The full listing, written out exactly and without images, is the expected result.

INFORMATION PROVIDED START

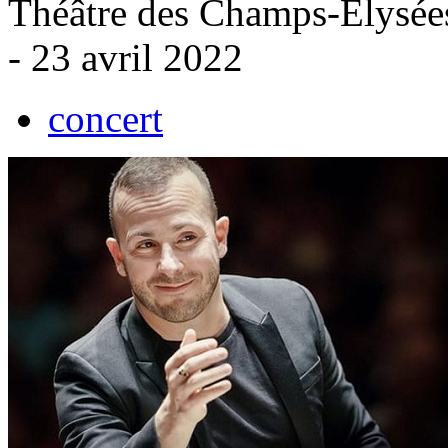
Théâtre des Champs-Élysées
- 23 avril 2022
concert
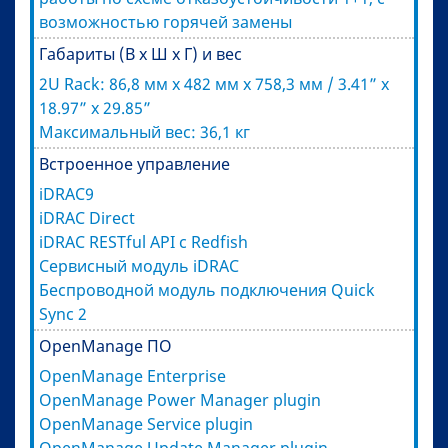
возможностью горячей замены
Габариты (В х Ш х Г) и вес
2U Rack: 86,8 мм х 482 мм х 758,3 мм / 3.41” x
18.97” x 29.85”
Максимальный вес: 36,1 кг
Встроенное управление
iDRAC9
iDRAC Direct
iDRAC RESTful API с Redfish
Сервисный модуль iDRAC
Беспроводной модуль подключения Quick
Sync 2
OpenManage ПО
OpenManage Enterprise
OpenManage Power Manager plugin
OpenManage Service plugin
OpenManage Update Manager plugin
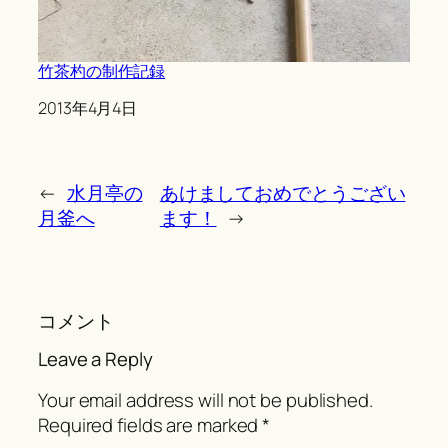
竹茶杓の制作記録
Date
2013年4月4日
←
水月亭の
あけましておめでとうござい
月釜へ
ます！
→
コメント
Leave a Reply
Your email address will not be published.
Required fields are marked
*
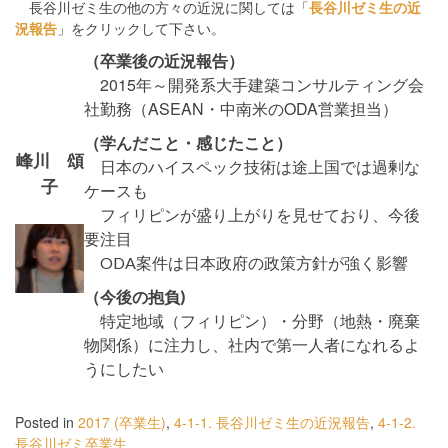
長谷川ゼミ生の他の方々の近況に関しては「
長谷川ゼミ生の近
況報告
」をクリックして下さい。
（卒業後の近況報告）
2015年～開発系大手建築コンサルティング会
社勤務（ASEAN・中南米のODA営業担当）
（学んだこと・感じたこと）
峰川 頌
日本のハイスペック技術は途上国では過剰な
子
ケースも
フィリピンが盛り上がりを見せており、今後
要注目
ODA案件は日本政府の政策方針が強く影響
（今後の抱負)
特定地域（フィリピン）・分野（地熱・廃棄
物関係）に注力し、社内で第一人者になれるよ
うにしたい
Posted in
2017 (卒業生)
,
4-1-1. 長谷川ゼミ生の近況報告
,
4-1-2.
長谷川ゼミ卒業生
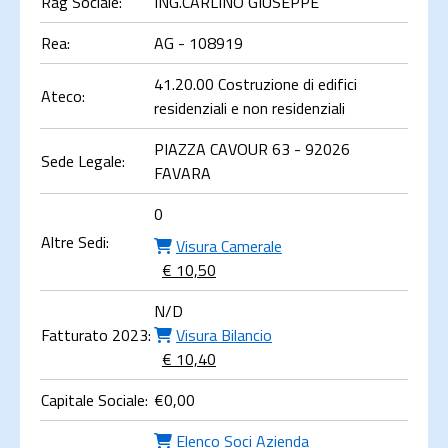
Rag Sociale:
ING.CARLINO GIUSEPPE
Rea:
AG - 108919
41.20.00 Costruzione di edifici
Ateco:
residenziali e non residenziali
PIAZZA CAVOUR 63 - 92026
Sede Legale:
FAVARA
0
Altre Sedi:
Visura Camerale
€ 10,50
N/D
Fatturato 2023:
Visura Bilancio
€ 10,40
Capitale Sociale:
€
0,00
Elenco Soci Azienda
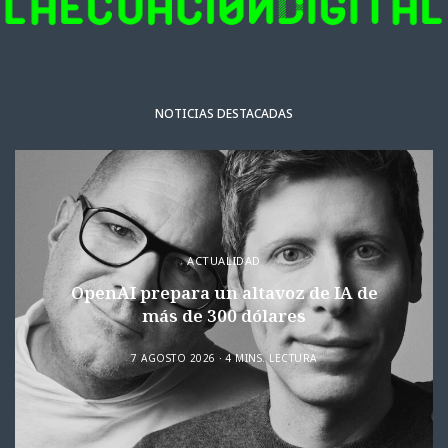
NOTICIAS DESTACADAS
ACTUALIDAD
OpenAI prepara un altavoz de IA de
más de 300 dólares
7 AGOSTO 2026
4 MINS. LECTURA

INFORMATION PROVIDED END

__EXERCISE ANSWER__
Théâtre des Champs-Élysées
- 23 avril 2022
concert
возможностью горячей замены
Габариты (В х Ш х Г) и вес
2U Rack: 86,8 мм х 482 мм х 758,3 мм / 3.41” x
18.97” x 29.85”
Максимальный вес: 36,1 кг
Встроенное управление
iDRAC9
iDRAC Direct
iDRAC RESTful API с Redfish
Сервисный модуль iDRAC
Беспроводной модуль подключения Quick
Sync 2
OpenManage ПО
OpenManage Enterprise
OpenManage Power Manager plugin
OpenManage Service plugin
OpenManage Update Manager plugin
竹茶杓の制作記録
Date
2013年4月4日
←
水月亭の
あけましておめでとうござい
月釜へ
ます！
→
コメント
Leave a Reply
Your email address will not be published.
Required fields are marked
*
長谷川ゼミ生の他の方々の近況に関しては「
長谷川ゼミ生の近
況報告
」をクリックして下さい。
（卒業後の近況報告）
2015年～開発系大手建築コンサルティング会
社勤務（ASEAN・中南米のODA営業担当）
（学んだこと・感じたこと）
峰川 頌
日本のハイスペック技術は途上国では過剰な
子
ケースも
フィリピンが盛り上がりを見せており、今後
要注目
ODA案件は日本政府の政策方針が強く影響
（今後の抱負)
特定地域（フィリピン）・分野（地熱・廃棄
物関係）に注力し、社内で第一人者になれるよ
うにしたい
Posted in
2017 (卒業生)
,
4-1-1. 長谷川ゼミ生の近況報告
,
4-1-2.
長谷川ゼミ卒業生
Rag Sociale:
ING.CARLINO GIUSEPPE
Rea:
AG - 108919
41.20.00 Costruzione di edifici
Ateco:
residenziali e non residenziali
PIAZZA CAVOUR 63 - 92026
Sede Legale:
FAVARA
0
Altre Sedi:
Visura Camerale
€ 10,50
N/D
Fatturato 2023:
Visura Bilancio
€ 10,40
Capitale Sociale:
€
0,00
Elenco Soci Azienda
NOTICIAS DESTACADAS
ACTUALIDAD
OpenAI prepara un altavoz de IA de
más de 300 dólares
7 AGOSTO 2026
4 MINS. LECTURA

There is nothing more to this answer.